The awardees bring together universities, nonprofits, a government language center, and a public broadcaster, with efforts focused on open dataset creation and digitization, heritage language preservation, and new evaluation resources (including safety benchmarks) to strengthen multilingual AI and help safeguard Europe’s linguistic diversity.
We’re grateful to MILA Quebec, Mozilla, and EPFL for their close collaboration and support throughout the evaluation and selection process.

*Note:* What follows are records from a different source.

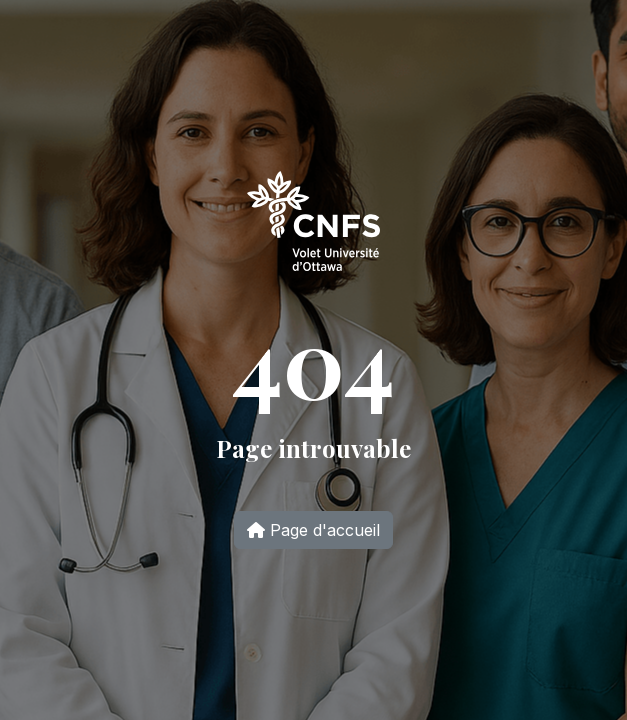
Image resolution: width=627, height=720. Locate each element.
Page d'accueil (313, 530)
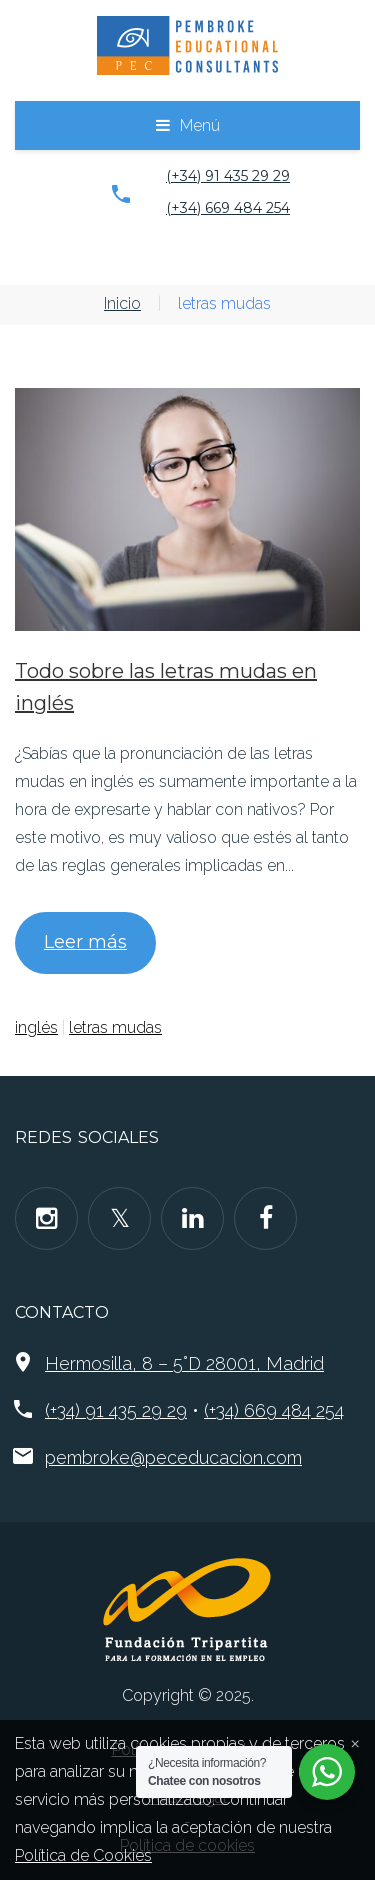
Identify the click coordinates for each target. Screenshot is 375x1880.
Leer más (85, 942)
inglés (36, 1027)
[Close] (355, 1741)
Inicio (122, 303)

We’re pleased to announce the selected projects for the LINGUA Open Call:
- BUDOVA: Building Ukrainian Domain-Specific, Open Voice & Text Archives — Kyiv National University of Construction and Architecture (Ukraine) — Ukrainian
- Collection and Digitization of Romani Language Data in Greece: Laying the Foundations for Representation in Artificial Intelligence — ARSIS – Association for the Social Support of Youth (Greece) — Romani, Greco-Romani
- Icelandic AI Safety Benchmarks: Creating Open Evaluation Datasets for LLM Safety in a Low-Resource Language — University of Iceland (Iceland) — Icelandic
- LuxVLD: Luxembourgish Vision-Language Dataset for Education and Digital Inclusion — SnT, University of Luxembourg (Luxembourg) — Luxembourgish
- PARLA CHIARO (Speak Clearly) – Protecting Italian Dialect Speakers from AI-generated Health Misinformation — University of Naples Federico II (Italy) — Neapolitan, Sicilian, Roman
- Protecting Kosovo’s languages through responsible AI — Radio Television of Kosovo – RTK (Kosovo) — Serbian, Turkish, Bosnian, and Romani
- RhaetoChat: LLM Fine-Tuning Data for Rhaeto-Romance Languages — Department of Computational Linguistics, University of Zurich (Switzerland) — Romansh and Ladin
- SaqWI: Korpus Malti ta’ Mistoqsijiet u Tweġibiet / SaqWI: A Maltese Corpus of Qs & As (SaqWI-QA) — Ċentru tal-Ilsien Malti (CIM) (Malta) — Maltese
- Scaling Finweb2-HQ: Multi-Signal Extraction and Quality Enhancement for European Language Models and Beyond — EPFL (Switzerland) — Multi-language
- Speaking Ladino: Open Speech and Text Datasets for AI-Powered Language Preservation — Inalco Paris (France) — Ladino
- Wikispeech for All: Basque Edition — Wikimedia Sverige (Sweden) — Basque
In addition to the selected awardees, further projects will receive support through Azure compute credits.

Eligibility
We encouraged proposals from nonprofits, NGOs, universities, research institutions, social enterprises, cultural organizations, and startups. Proposals with multiple collaborators were welcome, particularly from those committed to the public good and able to demonstrate strong community engagement and ethical data practices.
To be eligible, applicants were required to demonstrate a commitment to producing fully open‑licensed datasets for text‑to‑text, speech‑to‑text, and text‑to‑speech applications. These efforts laid critical groundwork for the inclusion of low‑resource languages in open language and speech models.